Submission to consultation Ending conversion practices in Scotland

conversion practices

Transgender Trend’s written submission to the Scottish government’s Ending conversion practices in Scotland consultation:

In addition, the legislation will attempt to protect new contested identities and sexualities. Part 4 of the consultation states that the objectives of the conversion therapy legislation are to “Protect the rights and dignity of all involved, including LGBTQI+ people and respect freedom of religion and
expression.” According to Stonewall, the Q and I of the acronym refer to Queer/Questioning and Intersex. Intersex is not an identity or sexual orientation, but is shorthand for variations in sexual development, or DSDs, rare developmental conditions involving genes and hormones.

+ refers to an expanding and undefinable group of identities and sexualities. At #59 the draft brings in a new sexual orientation “asexual” which is not part of the protected characteristic of sexual orientation in the Equality Act. Asexuality may be the result of trauma, abuse or being on the autism spectrum. There have been no verifiable examples of conversion therapy either from or to being asexual.

The draft claims at #44 that a ban would apply equally to everyone, although it will be mainly directed at practices that effect “LGBTQI+ people.” But there is little to no evidence for conversion practices directed at trans people. Westminster government commissioned research by Coventry University in 2020 concluded “There is currently relatively little evidence regarding gender identity change efforts.”

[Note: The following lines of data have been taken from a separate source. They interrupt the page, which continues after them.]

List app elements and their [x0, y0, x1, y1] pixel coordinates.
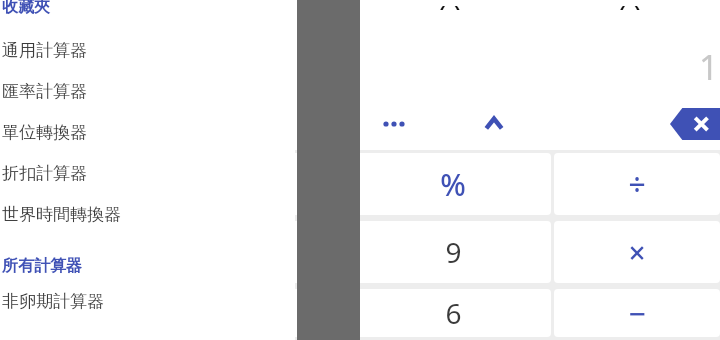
staticText: ( ) [437, 0, 463, 10]
staticText: × [628, 232, 646, 273]
staticText: ( ) [617, 0, 643, 10]
staticText: 匯率計算器 [2, 81, 87, 102]
staticText: 9 [445, 233, 462, 271]
button[interactable]: 世界時間轉換器 [0, 194, 295, 235]
staticText: 7 [68, 233, 85, 271]
button[interactable]: 6 [355, 289, 551, 337]
button[interactable]: 7 [0, 221, 153, 283]
button[interactable]: 非卵期計算器 [0, 281, 295, 322]
button[interactable]: Expand [474, 104, 514, 144]
staticText: 收藏夾 [2, 0, 50, 17]
button[interactable]: Backspace [670, 108, 720, 140]
button[interactable]: 8 [156, 221, 352, 283]
button[interactable]: 匯率計算器 [0, 71, 295, 112]
staticText: 非卵期計算器 [2, 291, 104, 312]
button[interactable]: ÷ [554, 153, 720, 215]
button[interactable]: 通用計算器 [0, 30, 295, 71]
button[interactable]: % [355, 153, 551, 215]
staticText: 17 [699, 44, 720, 90]
button[interactable]: More [376, 106, 412, 142]
staticText: 世界時間轉換器 [2, 204, 121, 225]
button[interactable]: − [554, 289, 720, 337]
button[interactable]: 折扣計算器 [0, 153, 295, 194]
staticText: 所有計算器 [2, 256, 82, 276]
staticText: % [440, 164, 466, 205]
staticText: − [628, 293, 646, 334]
button[interactable]: 4 [0, 289, 153, 337]
staticText: 6 [445, 294, 462, 332]
button[interactable]: ( ) [156, 153, 352, 215]
staticText: 折扣計算器 [2, 163, 87, 184]
staticText: 通用計算器 [2, 40, 87, 61]
staticText: C [67, 164, 87, 205]
staticText: 4 [68, 294, 85, 332]
button[interactable]: 單位轉換器 [0, 112, 295, 153]
button[interactable]: 9 [355, 221, 551, 283]
staticText: 單位轉換器 [2, 122, 87, 143]
staticText: ÷ [628, 164, 646, 205]
button[interactable]: × [554, 221, 720, 283]
button[interactable]: 5 [156, 289, 352, 337]
button[interactable]: C [0, 153, 153, 215]
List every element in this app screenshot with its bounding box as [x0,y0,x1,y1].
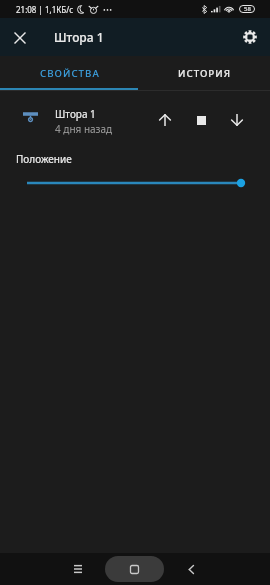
button[interactable]: СВОЙСТВА [0,56,139,88]
staticText: ИСТОРИЯ [178,67,231,80]
button[interactable]: Штора 1 [0,102,270,138]
button[interactable]: Back [175,553,207,585]
button[interactable] [0,173,270,193]
staticText: 58 [244,5,251,13]
button[interactable]: Close [0,18,38,56]
staticText: 4 дня назад [55,122,113,136]
button[interactable]: Home [105,556,164,582]
staticText: СВОЙСТВА [40,67,100,80]
button[interactable]: Settings [231,18,269,56]
staticText: Штора 1 [54,29,104,45]
button[interactable]: Open curtain [149,104,181,136]
button[interactable]: Recent apps [62,553,94,585]
staticText: Штора 1 [55,107,96,121]
button[interactable]: Stop [185,104,217,136]
button[interactable]: Close curtain [221,104,253,136]
staticText: Положение [16,152,72,166]
staticText: 21:08 | 1,1КБ/c [16,4,74,15]
button[interactable]: ИСТОРИЯ [139,56,270,88]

There is ample evidence that children and adolescents are being subjected to conversion therapy to a transgender identity. The dominant culture young people experience is pro-affirmation, they are told online, at school and by activists that their gender identity is more important than their biological sex.

LGBT organisations have redefined homosexuality to mean same-gender attraction. Children attach importance to their likes, clothes and appearance before they are ready to think about their sexual orientation. Affirmation tells they may be ‘trans’ based on these preferences. Many will likely grow up to be same-sex attracted. The draft legislation is in essence homophobic conversion therapy.

The Cass Review into NHS gender healthcare for children and young people wrote in their Interim report that an unquestioning affirmative approach to children with gender-distress led to other mental health conditions being ignored, leading to diagnostic overshadowing. Dr Cass found that children with neurological conditions, looked-after children, those who have experienced trauma or abuse were overrepresented at the Tavistock GIDS. She reported clinicians under pressure from parents and those who’d socially transitioned to affirm a trans identity.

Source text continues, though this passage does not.